- [ASSIGNMENT]
It is required that the lines from the top of the listing through the line with "Артикул: 5798877" be reproduced exactly, excluding pictures.

*** RAW DATA Section Begins ***

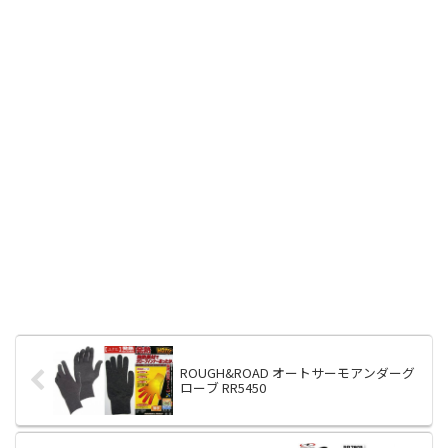
ROUGH&ROAD オートサーモアンダーグ
ローブ RR5450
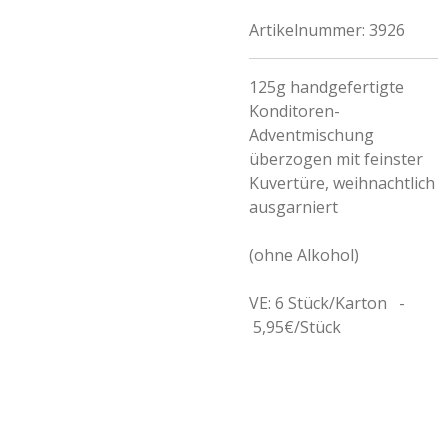
Artikelnummer:
3926
125g handgefertigte
Konditoren-
Adventmischung
überzogen mit feinster
Kuvertüre, weihnachtlich
ausgarniert
(ohne Alkohol)
VE: 6 Stück/Karton -
5,95€/Stück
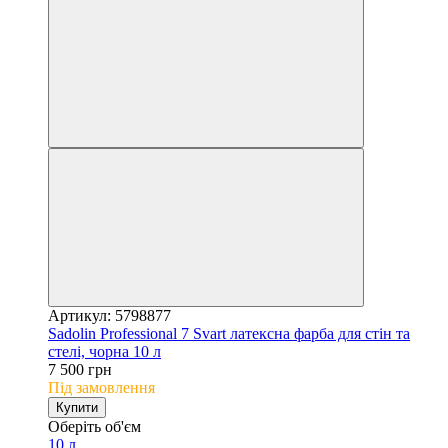
Артикул: 5798877
Sadolin Professional 7 Svart латексна фарба для стін та
стелі, чорна 10 л
7 500 грн
Під замовлення
Купити
Оберіть об'єм
10 л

*** RAW DATA Section Ends ***

- [PROBLEM SOLUTION]
ROUGH&ROAD オートサーモアンダーグ
ローブ RR5450
Artikelnummer:
3926
125g handgefertigte
Konditoren-
Adventmischung
überzogen mit feinster
Kuvertüre, weihnachtlich
ausgarniert
(ohne Alkohol)
VE: 6 Stück/Karton -
5,95€/Stück
Артикул: 5798877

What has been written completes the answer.